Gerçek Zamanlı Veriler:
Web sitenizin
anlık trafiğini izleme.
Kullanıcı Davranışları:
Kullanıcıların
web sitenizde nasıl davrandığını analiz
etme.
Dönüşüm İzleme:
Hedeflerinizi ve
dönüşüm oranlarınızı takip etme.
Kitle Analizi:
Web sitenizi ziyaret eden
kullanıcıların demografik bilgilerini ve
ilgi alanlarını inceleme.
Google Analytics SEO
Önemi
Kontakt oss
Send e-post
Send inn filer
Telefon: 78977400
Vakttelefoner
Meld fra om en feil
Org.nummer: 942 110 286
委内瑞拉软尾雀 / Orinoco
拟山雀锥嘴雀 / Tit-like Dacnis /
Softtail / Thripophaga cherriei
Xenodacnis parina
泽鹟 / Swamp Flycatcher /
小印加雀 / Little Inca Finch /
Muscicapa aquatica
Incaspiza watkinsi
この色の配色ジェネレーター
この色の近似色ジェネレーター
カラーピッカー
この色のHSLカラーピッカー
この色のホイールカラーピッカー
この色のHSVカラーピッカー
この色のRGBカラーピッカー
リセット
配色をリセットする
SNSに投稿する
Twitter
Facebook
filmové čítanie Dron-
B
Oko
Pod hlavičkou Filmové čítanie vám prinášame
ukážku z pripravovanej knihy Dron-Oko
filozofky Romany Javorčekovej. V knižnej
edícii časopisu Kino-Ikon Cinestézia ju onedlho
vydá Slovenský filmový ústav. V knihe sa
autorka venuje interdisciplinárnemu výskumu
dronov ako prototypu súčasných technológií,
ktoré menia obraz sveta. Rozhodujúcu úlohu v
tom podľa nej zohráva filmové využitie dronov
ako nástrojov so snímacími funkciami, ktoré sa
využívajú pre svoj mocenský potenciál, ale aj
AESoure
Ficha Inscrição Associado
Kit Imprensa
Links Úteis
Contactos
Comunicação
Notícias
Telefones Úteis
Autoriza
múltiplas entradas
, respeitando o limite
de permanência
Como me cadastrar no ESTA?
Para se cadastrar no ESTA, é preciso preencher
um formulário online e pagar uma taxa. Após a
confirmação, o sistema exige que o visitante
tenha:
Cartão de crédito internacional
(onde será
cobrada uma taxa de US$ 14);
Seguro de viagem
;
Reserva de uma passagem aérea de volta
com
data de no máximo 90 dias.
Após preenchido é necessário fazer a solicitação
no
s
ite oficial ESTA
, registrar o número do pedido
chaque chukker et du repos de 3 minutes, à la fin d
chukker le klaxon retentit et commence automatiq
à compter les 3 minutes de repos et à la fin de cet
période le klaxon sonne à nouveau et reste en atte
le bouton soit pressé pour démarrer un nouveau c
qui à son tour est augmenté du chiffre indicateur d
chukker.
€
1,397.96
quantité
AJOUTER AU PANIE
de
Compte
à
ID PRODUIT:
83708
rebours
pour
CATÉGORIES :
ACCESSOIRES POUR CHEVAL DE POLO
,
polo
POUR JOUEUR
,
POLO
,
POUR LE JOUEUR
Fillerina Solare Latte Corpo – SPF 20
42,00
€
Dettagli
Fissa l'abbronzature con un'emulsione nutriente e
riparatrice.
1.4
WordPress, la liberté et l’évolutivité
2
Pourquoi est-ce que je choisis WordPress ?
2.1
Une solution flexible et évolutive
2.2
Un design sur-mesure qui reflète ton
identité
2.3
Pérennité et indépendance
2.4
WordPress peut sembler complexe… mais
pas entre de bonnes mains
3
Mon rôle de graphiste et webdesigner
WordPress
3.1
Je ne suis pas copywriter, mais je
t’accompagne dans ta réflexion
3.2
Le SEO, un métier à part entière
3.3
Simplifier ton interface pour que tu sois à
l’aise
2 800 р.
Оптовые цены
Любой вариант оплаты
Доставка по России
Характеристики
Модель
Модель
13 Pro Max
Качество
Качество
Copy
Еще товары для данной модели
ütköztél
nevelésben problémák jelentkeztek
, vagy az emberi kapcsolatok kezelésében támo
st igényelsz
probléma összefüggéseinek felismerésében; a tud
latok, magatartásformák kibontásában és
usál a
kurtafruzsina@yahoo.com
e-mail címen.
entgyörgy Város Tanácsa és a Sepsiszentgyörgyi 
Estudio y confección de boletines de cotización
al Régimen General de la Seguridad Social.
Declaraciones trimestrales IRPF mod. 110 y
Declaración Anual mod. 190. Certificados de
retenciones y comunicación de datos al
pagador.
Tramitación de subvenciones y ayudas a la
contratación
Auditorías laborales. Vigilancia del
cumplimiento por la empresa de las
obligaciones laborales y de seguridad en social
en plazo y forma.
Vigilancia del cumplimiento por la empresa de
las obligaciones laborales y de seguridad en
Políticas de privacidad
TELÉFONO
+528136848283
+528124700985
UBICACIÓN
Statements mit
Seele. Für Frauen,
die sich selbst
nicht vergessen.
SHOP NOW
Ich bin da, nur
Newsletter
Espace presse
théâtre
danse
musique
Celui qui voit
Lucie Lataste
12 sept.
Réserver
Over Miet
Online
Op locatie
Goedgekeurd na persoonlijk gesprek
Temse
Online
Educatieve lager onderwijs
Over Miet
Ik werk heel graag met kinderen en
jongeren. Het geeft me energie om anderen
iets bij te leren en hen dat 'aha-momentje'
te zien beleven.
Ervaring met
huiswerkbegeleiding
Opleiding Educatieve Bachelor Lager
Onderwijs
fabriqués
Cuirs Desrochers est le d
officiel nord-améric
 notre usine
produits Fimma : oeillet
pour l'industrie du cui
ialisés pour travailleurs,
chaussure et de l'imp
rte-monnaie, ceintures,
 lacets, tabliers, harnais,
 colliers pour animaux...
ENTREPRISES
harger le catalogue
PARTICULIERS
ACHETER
__________
■ **Action item**: Reproduce, exactly and without additions, the run of lines from the start of the listing above to the line bearing "filozofky Romany Javorčekovej. V knižnej", inclusive.

■ **Finished exercise**:
Gerçek Zamanlı Veriler:
Web sitenizin
anlık trafiğini izleme.
Kullanıcı Davranışları:
Kullanıcıların
web sitenizde nasıl davrandığını analiz
etme.
Dönüşüm İzleme:
Hedeflerinizi ve
dönüşüm oranlarınızı takip etme.
Kitle Analizi:
Web sitenizi ziyaret eden
kullanıcıların demografik bilgilerini ve
ilgi alanlarını inceleme.
Google Analytics SEO
Önemi
Kontakt oss
Send e-post
Send inn filer
Telefon: 78977400
Vakttelefoner
Meld fra om en feil
Org.nummer: 942 110 286
委内瑞拉软尾雀 / Orinoco
拟山雀锥嘴雀 / Tit-like Dacnis /
Softtail / Thripophaga cherriei
Xenodacnis parina
泽鹟 / Swamp Flycatcher /
小印加雀 / Little Inca Finch /
Muscicapa aquatica
Incaspiza watkinsi
この色の配色ジェネレーター
この色の近似色ジェネレーター
カラーピッカー
この色のHSLカラーピッカー
この色のホイールカラーピッカー
この色のHSVカラーピッカー
この色のRGBカラーピッカー
リセット
配色をリセットする
SNSに投稿する
Twitter
Facebook
filmové čítanie Dron-
B
Oko
Pod hlavičkou Filmové čítanie vám prinášame
ukážku z pripravovanej knihy Dron-Oko
filozofky Romany Javorčekovej. V knižnej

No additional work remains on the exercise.